Virtual Issue: Exploring the Periodic Table Through Materials Science & Engineering - ACS Axial | ACS Publications

Virtual Issue: Exploring the Periodic Table Through Materials Science & Engineering

Putting the International Year of the Periodic Table (IYPT) into the perspective of materials chemistry and materials science and engineering is a tall order.  Modern materials research and development involves most of the elements from the periodic table.  This diversity is evident in perusing the papers in this Materials IYPT Virtual Special Issue (VSI), which includes articles from 13 ACS journals: ACS Applied Bio Materials,  ACS Applied Energy Materials, ACS Applied Materials & Interfaces, ACS Applied Nano Materials, ACS Biomaterials Science & Engineering, ACS Macro Letters, ACS Nano, Biomacromolecules, Chemistry of Materials, Crystal Growth & Design, Langmuir, Macromolecules, and Nano Letters.

As such, let’s focus on areas of materials science that have seen significant activity during the past several decades and highlight some of the elements that are key to this work.

The first area that comes to mind is the field of next-generation solar cells.  Since the ground-breaking work of Miyasaka, Kanatzidis, Snaith, and others, the research field of lead (Pb) perovskite-based solar cells has exploded.  The solar power conversion efficiency of solution-processed cells based on lead perovskites are approaching that of conventional single-crystalline silicon cells.  There are concerns about the use of lead in these cells. Research into alternatives, most notably those based on tin (Sn) perovskites, shows significant promise.  So this VSI highlights the role of these metals in ground-breaking research that may ultimately lead to highly efficient and inexpensive energy sources.

Lithium-ion batteries are also very well represented in this VSI.  This area has been brought to attention through the 2019 Nobel Prize to Goodenough, Whittingham, and Yoshino which was highlighted in a recent VSI in ACS Energy Letters.  Obviously, lithium (Li) is key to their operation, but the important role of carbon (C) as the anode material/conductor and of various transition metals such as cobalt (Co), manganese (Mn), iron (Fe), Nickel (Ni), oxygen (O) and main group elements such as phosphorus (P), sulfur (S) cannot be understated.  There are various articles in this IYPT VSI that highlight Li-ion battery research, including Ma et al. and Assat et al.
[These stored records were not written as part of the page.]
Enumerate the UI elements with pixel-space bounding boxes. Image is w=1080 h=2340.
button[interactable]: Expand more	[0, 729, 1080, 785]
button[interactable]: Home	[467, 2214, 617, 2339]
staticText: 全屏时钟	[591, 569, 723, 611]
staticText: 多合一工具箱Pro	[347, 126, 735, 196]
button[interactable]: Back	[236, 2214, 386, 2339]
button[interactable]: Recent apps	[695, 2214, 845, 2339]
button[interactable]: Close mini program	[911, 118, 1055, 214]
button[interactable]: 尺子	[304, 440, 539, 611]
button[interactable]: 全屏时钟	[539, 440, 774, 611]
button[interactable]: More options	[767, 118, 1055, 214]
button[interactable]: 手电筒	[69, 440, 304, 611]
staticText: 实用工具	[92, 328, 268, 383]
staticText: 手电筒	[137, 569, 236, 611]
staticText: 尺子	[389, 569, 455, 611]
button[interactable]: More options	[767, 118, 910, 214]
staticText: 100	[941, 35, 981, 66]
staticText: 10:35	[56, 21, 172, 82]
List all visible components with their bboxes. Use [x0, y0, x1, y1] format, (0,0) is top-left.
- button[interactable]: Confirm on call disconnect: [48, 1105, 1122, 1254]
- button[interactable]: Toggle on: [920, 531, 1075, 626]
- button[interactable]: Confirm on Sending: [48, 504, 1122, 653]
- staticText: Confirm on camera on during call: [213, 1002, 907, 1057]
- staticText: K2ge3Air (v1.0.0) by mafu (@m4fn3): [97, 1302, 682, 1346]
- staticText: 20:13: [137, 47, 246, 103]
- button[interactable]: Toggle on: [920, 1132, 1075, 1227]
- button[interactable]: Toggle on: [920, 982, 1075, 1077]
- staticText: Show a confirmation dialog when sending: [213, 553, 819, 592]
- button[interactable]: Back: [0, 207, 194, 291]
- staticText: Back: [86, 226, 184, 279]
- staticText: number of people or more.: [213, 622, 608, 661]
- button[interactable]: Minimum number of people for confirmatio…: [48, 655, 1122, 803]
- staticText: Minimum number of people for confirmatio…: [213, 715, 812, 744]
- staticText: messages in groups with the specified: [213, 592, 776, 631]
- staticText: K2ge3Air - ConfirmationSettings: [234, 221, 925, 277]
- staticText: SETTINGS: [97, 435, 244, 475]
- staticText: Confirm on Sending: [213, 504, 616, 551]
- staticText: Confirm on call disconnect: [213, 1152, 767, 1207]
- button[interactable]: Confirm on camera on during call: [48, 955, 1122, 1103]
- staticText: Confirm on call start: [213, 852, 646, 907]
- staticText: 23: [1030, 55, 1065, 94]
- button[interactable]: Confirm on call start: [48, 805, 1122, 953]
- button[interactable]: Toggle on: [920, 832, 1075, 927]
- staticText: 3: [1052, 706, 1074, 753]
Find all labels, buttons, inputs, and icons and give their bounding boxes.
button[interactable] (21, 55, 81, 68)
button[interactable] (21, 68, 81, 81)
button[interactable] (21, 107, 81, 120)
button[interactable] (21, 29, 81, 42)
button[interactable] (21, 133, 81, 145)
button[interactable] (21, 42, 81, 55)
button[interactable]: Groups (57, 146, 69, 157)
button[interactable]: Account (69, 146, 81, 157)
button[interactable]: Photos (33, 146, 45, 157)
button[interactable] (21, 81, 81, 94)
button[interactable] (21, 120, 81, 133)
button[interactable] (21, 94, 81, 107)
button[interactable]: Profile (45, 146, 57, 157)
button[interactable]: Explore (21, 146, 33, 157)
Turning to electrocatalysis, materials science is related to several energy applications, e.g., hydrogen and oxygen evolution (HER and OER) reactions, that are important in water splitting and fuel cells. This VSI highlights the role that the first-row transition metals, in particular, cobalt (Fe), nickel (Ni), and to a lesser extent iron (Fe), are playing in research directed at replacing the tradition precious metal catalysts based on platinum (Pt) and palladium (Pd).

Biomaterials research comes back to carbon (C) playing a central role. Many (most) materials used in diagnostics, therapy, and theranostics involve polymers, materials, nanomaterials, or molecules that are composed mainly of organic carbon frameworks.  Of course, other elements are important, including nitrogen (N), oxygen (O), sulfur (S), and the halogens (F, Cl, Br, I).  Hard material replacements sometimes rely on metals, most notably titanium (Ti).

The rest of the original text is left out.